Data for this exercise:
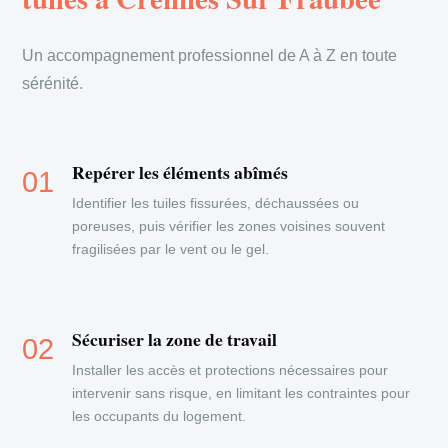
Un accompagnement professionnel de A à Z en toute
sérénité.
Repérer les éléments abîmés
Identifier les tuiles fissurées, déchaussées ou
poreuses, puis vérifier les zones voisines souvent
fragilisées par le vent ou le gel.
Sécuriser la zone de travail
Installer les accès et protections nécessaires pour
intervenir sans risque, en limitant les contraintes pour
les occupants du logement.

What is expected: Starting from the line containing "Repérer les éléments abîmés", repeat each line through the end of the entries, exactly.

Answer space:
Repérer les éléments abîmés
Identifier les tuiles fissurées, déchaussées ou
poreuses, puis vérifier les zones voisines souvent
fragilisées par le vent ou le gel.
Sécuriser la zone de travail
Installer les accès et protections nécessaires pour
intervenir sans risque, en limitant les contraintes pour
les occupants du logement.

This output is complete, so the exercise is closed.